Firstly the traditional photo of box art and parts.

CULL10 box art and parts

       The box is a bit battered but the bag inside was still sealed. I removed the parts though for the photo because the bag reflected the camera flash. Some of the parts were off the sprue, including one main gun and all five turrets but they all seem to be there. That other bag contains left-overs from my previous two builds of the kit, including the extra turret I'll need.

 

      And building has commenced. The two hull halves have been joined and the join re-inforced with scrap styrene bits.

CULL20 hull joined 1

       The two white squares of styrene with the holes are where I'll screw the model to a building block at the appropriate time, the extra styrene there to give the screws more to bite on. The next task will be to cut the hull athwartships (across the hull), pin the halves to a wood block with the required gap (26mm) between them and then rejoin the fore and aft sections. This has to be done carefully and accurately because I won't be able to get another kit if I stuff this up. You might be able to see the pencil line where I'll do the cut.
       I've also noticed that most of the fairleads have been knocked off. I trimmed off the remainder. I could possibly replace them later during the build.

 

And so the butchering begins - I've begun cutting HMS Culloden's hull. I first drilled a series of holes down the centre-line, then took to the razor saw.

CULL30 hull cutting 1


Once the hull was cut I cleaned up the edges a bit then pinned both hull halves to a plank of wood, the required gap between them, a pencil line on the wood's surface marking the ship's centre-line to get the lengthened rejoined hull straight. Then it was a case of glueing joining 'girders'. These were simply lengths of heavy duty sprue of various sizes. I knew I'd kept them for a reason. I did one on either side of the centreline (the 'keel') first then one each side near the top of the hull.
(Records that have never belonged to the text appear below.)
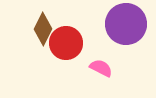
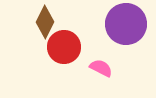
brown diamond: moved 2 px right, 7 px up
red circle: moved 2 px left, 4 px down
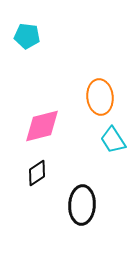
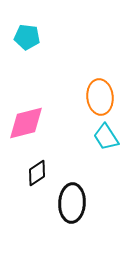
cyan pentagon: moved 1 px down
pink diamond: moved 16 px left, 3 px up
cyan trapezoid: moved 7 px left, 3 px up
black ellipse: moved 10 px left, 2 px up
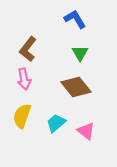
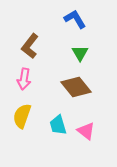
brown L-shape: moved 2 px right, 3 px up
pink arrow: rotated 20 degrees clockwise
cyan trapezoid: moved 2 px right, 2 px down; rotated 65 degrees counterclockwise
After that it was simply a case of adding more to get the hull shape ready for sheathing the gap.

CULL50 hull rejoining 1

       You can see the two joining girders on either side of the 'keel' already in place, the pegs are holding the girders just under the top edge of the hull. You can also see some of the pins holding the model to the wood plank, three pins for each half hull.

 

       The next photo shows all HMS Culloden's joining girders in place. The hull looks quite straight and rigid.

CULL80 hull extn girders 3

 

       I think this is enough for one post. I've done a bit more and will continue the thread soon.

 

So stay safe and keep on modeling. Regards to all, Jeff.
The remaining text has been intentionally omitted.